[Stored records]
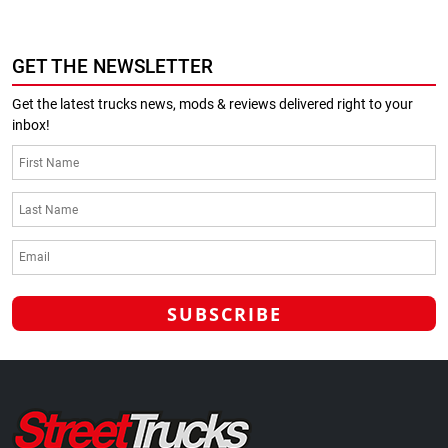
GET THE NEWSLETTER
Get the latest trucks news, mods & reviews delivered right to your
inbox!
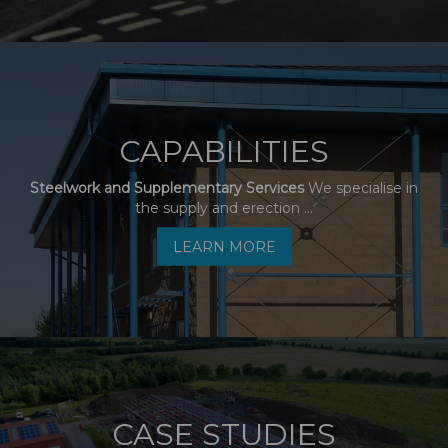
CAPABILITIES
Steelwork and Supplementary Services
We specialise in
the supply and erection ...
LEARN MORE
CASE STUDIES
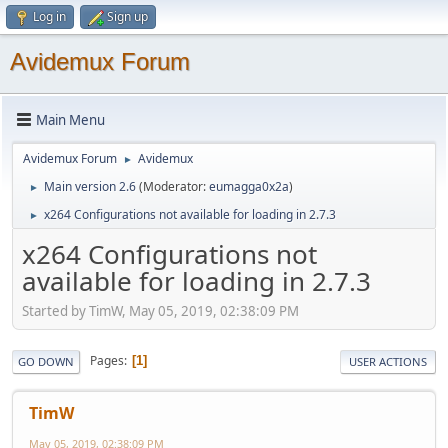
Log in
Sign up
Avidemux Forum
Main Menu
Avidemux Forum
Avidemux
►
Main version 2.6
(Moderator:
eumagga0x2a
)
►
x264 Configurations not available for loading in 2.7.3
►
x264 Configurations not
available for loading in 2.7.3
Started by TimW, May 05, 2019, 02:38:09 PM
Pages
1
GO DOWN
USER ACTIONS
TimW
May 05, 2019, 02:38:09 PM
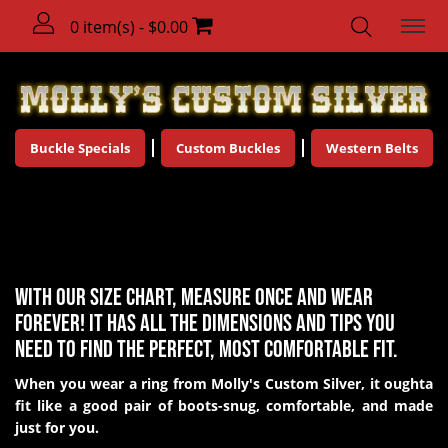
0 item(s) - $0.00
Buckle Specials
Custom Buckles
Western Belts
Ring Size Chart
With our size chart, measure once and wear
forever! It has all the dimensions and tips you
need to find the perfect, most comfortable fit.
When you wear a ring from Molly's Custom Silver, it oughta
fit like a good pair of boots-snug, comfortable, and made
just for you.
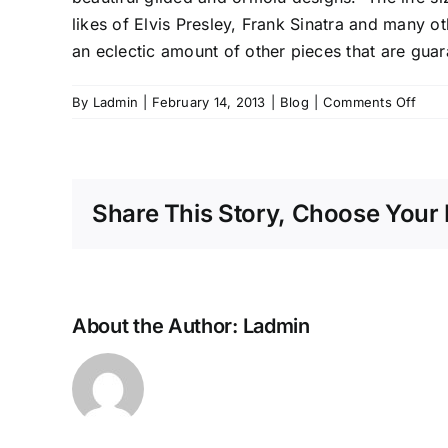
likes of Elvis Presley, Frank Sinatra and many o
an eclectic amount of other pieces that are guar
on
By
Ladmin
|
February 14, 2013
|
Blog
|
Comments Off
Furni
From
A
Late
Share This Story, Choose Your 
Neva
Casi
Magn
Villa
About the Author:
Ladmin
---
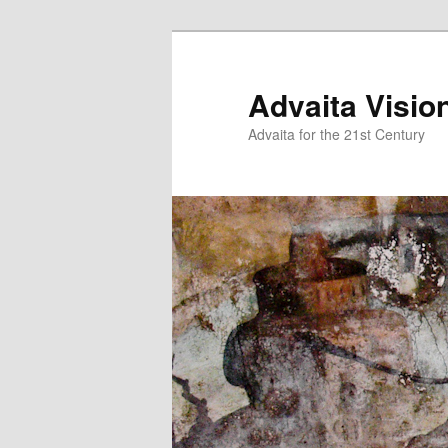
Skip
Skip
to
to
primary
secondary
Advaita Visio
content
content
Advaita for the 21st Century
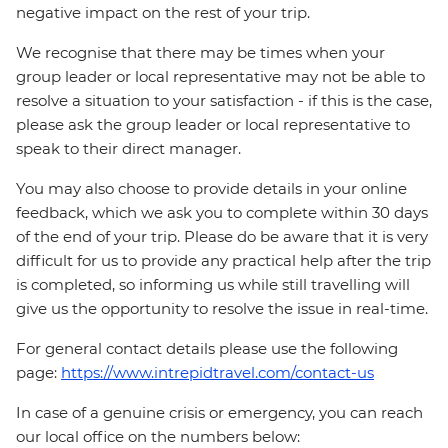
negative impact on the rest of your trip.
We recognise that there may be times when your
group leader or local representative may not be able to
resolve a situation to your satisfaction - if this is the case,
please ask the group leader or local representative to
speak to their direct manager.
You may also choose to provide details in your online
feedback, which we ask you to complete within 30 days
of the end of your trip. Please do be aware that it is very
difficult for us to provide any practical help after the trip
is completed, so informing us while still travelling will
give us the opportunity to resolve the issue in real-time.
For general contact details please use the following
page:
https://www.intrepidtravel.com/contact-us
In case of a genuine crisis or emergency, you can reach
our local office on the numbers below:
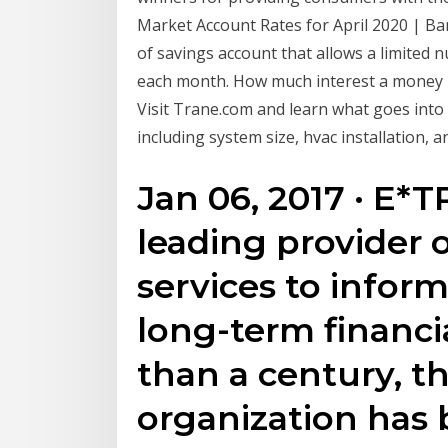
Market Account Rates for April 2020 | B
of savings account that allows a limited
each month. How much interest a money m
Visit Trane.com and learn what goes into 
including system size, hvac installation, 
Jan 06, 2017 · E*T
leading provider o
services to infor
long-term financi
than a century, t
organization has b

◆ **TRY IT**: Every line above that holds the word "leader" is to be found and copied.

◆ **ANSWER FOR THE TASK**:
group leader or local representative may not be able to
please ask the group leader or local representative to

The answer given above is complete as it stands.